According to Diggs, the first step in encouraging others to participate might be acknowledging the cultural and systemic barriers women of all races—especially mothers and caregivers—face.


“Most times, women are not focusing on themselves because they’re taking care of other family members or they’re working,” she explains. “Transportation could also be a huge issue. There are so many different factors and barriers for women.”


Zanni, the REPRIEVE researcher, says her colleague Sara Looby, PhD, was “instrumental in developing and launching the “Follow Your Heart” campaign to recruit more women into clinical trials and research studies.”


The number of women in the REPRIEVE study, roughly a third of participants, might seem low considering women make up half the population. But women constitute slightly less than a quarter of America’s HIV-positive population. So in this instance, women were in fact robustly represented.

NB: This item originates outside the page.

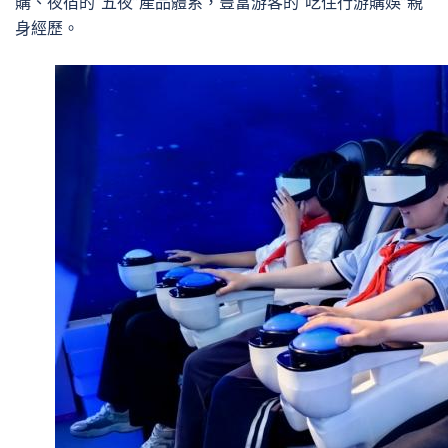
購、夜宿的“五夜”產品體系，豐富游客的“吃住行游購娛”親
身經歷。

Diggs says the trials she’s involved with usually have a patient advisory board, something she strongly recommends joining. 


“Being a part of the advisory board consisted of just listening to some of the new writings that the researchers were doing to get our opinion, especially on screening questions,” Diggs explains. “When some of the questions or the surveys were being generated, we had buy-in. It was really just asking us as a community to make sure that they were delivering in a way that was equal, if you will.”


Community advisory boards help craft eligibility questionnaires to be more culturally competent and relevant so that future studies don’t just enroll a cohort of white men.


“It’s really important that our voices are there so that we have input and changes can be made that are favorable for us,” Diggs says. “A lot of times I am encouraging my peers to at least understand research studies and get a little bit more information and talk to your physician, social worker or someone who is involved with these studies and trials to get more information.”


Diggs also advises would-be participants to connect with others who are involved and who have success stories. “Such as myself,” she says.


Alison Rodger, MD, of University College London, echoes the sentiment that gender parity is a must. Rodger’s groundbreaking research underpins the Undetectable Equals Untransmittable message (U=U), which states that people on effective HIV treatment don’t transmit the virus via sex. (Go here for a profile of Rodger.)


“We know that sex and gender are major determinants of health outcomes and responses to medical treatments and vaccines,” Rodger says. “The REPRIEVE study demonstrated yet again that it is critical to ensure adequate recruitment of women to clinical trials to be able to effectively inform evidence-based care.”